Frederick Pu (Mar 28 2024 at 02:23):
Scott Morrison said:
Any proof this long needs to be chopped up into lots of little lemmas. The sooner you do it, the easier you life will be (if only because VSCode will be more responsive).
yeah I started noticing that
Frederick Pu (Mar 28 2024 at 02:24):
also I couldn't find deriv_tsum in my version of mathlib only fderiv_tsum. Is deriv_tsum a very new theorem?
Josha Dekker (Mar 28 2024 at 06:57):
Why would you have derivatives in the definition? Isn’t it more natural to work directly with the PMF, which I think doesn’t have derivatives?
Also, have you tried proving the exact analogous statements of my proofs for the geometric distribution? I think that would give you quicker proofs. Also note that this is generally helpful, as it will ensure consistency in style with the rest of the distributions
Frederick Pu (Mar 28 2024 at 07:02):
Josha Dekker said:
Why would you have derivatives in the definition? Isn’t it more natural to work directly with the PMF, which I think doesn’t have derivatives?

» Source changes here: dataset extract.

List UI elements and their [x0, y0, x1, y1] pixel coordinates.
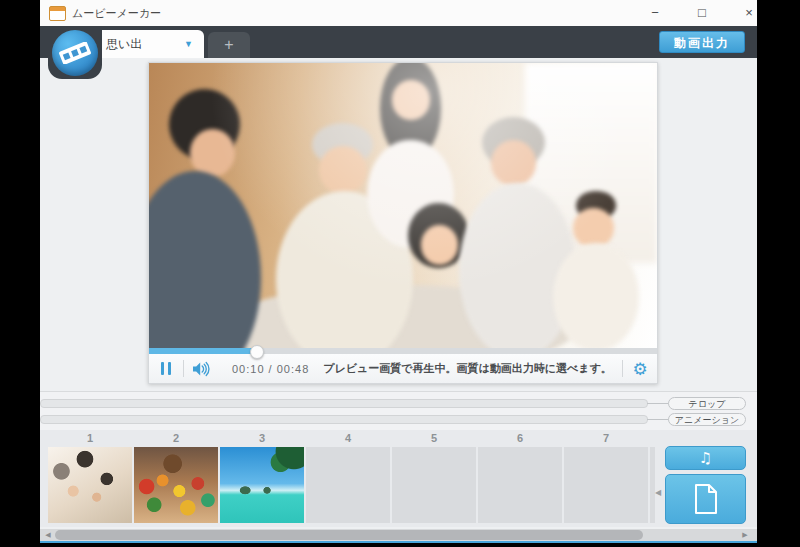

Also, have you tried proving the exact analogous statements of my proofs for the geometric distribution? I think that would give you quicker proofs. Also note that this is generally helpful, as it will ensure consistency in style with the rest of the distributions
I don't have derivatives in the definition. I use it in the proof in order to compute $\sum_{n = 0}^{\infty} n x^n (n \choose r)$
Frederick Pu (Mar 28 2024 at 07:03):
it's a trick I learned in statistics in order to deal with the additional linear term
David Loeffler (Mar 28 2024 at 07:35):
Frederick Pu said:
also I couldn't find deriv_tsum in my version of mathlib only fderiv_tsum. Is deriv_tsum a very new theorem?
Looks like deriv_tsum
was added about 3 months ago, according to the git history (while fderiv_tsum
went in about 6 months earlier than that). If you're planning to contribute the new code you're writing to mathlib, you will save yourself a lot of pain if you update to the latest mathlib version before starting, since rebasing your code after you've written it is not a terribly pleasant job.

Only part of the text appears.